Abbau in Geburtenstation der Sana Klinik Eutin

Pressemitteilungen

Einige Schwangere müssen jetzt nach Lübeck oder Kiel.

Die SPD Kreistagsfraktion ist entsetzt und empört darüber, dass die Bevölkerung sowie die Politik im Kreis Ostholstein durch die Presse am 6. 10. und 7.10. 2016 erfährt, dass Schwangere jetzt nur noch ab der 32. Schwangerschaftswoche in der Sana-Klinik Eutin versorgt werden können.

Risiko-Schwangere in einem früheren Stadium oder Babys mit einem zu erwartenden Geburtsgewicht von unter 1500 Gramm müssen jetzt in Krankenhäuser in Lübeck oder Kiel.

D.h.
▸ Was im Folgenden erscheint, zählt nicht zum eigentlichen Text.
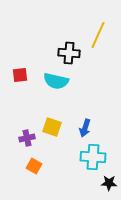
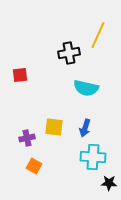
black cross: rotated 15 degrees counterclockwise
cyan semicircle: moved 30 px right, 7 px down
yellow square: moved 2 px right; rotated 12 degrees counterclockwise
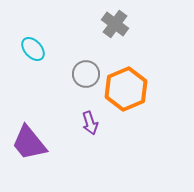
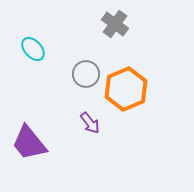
purple arrow: rotated 20 degrees counterclockwise
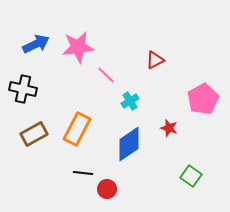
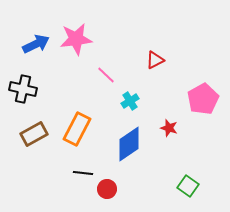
pink star: moved 2 px left, 8 px up
green square: moved 3 px left, 10 px down
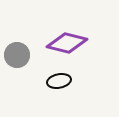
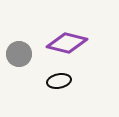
gray circle: moved 2 px right, 1 px up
Frauen aus dem Nordkreis, wie von der Insel Fehmarn, müssen danach über 100 km fahren und sind weit über 90 Minuten mit dem Auto unterwegs.Die Sana Klinik hat bei der konzeptionellen Neuausrichtung der Geburtshilfe in Eutin damit geworben: „Wir haben die Verantwortung für die Sicherheit von Mutter und Kind während und nach der Geburt."

Am 6. 3. 2014 wurde von der Sana Klinik besonders hervorgehoben, dass die Geburtshilfe im Mutter-Kind-Zentrum mit 24 -h- Bereitschaft und Perinatalzentrum II neu ausgerichtet und in Eutin gebündelt wird,“ da die Geburtshilfe in Oldenburg geschlossen wurde.

Bei einem Gespräch vor einigen Wochen mit der Sana-Geschäftsführung und der Politik im Kreis Ostholstein ist kein Wort dazu gefallen, dass die Sana -Klinik ihre Geburtenstation abstuft, d.h. von Level II auf Level III.

In der Sana Pressemitteilung vom 5. 10. 2016 steht „trocken und nüchtern“: …aufgrund der hohen Strukturvoraussetzungen kann die Sana Klinik Eutin das bisher gültige Level 2 nicht   mehr zusichern.Somit werden bei Level III nur noch Frühgeborene ab einem Gewicht von 1500 Gramm in Eutin aufgenommen.

Der noch gültige Kranhausplan für 2010 – 2015 weist eindeutig Level II (Perinatalzentrum Level II, Krankenhausplanungsblatt 5501 03) für Eutin aus. Damit hat sich Sana Eutin einfach darüber hinweggesetzt und den Plan ignoriert.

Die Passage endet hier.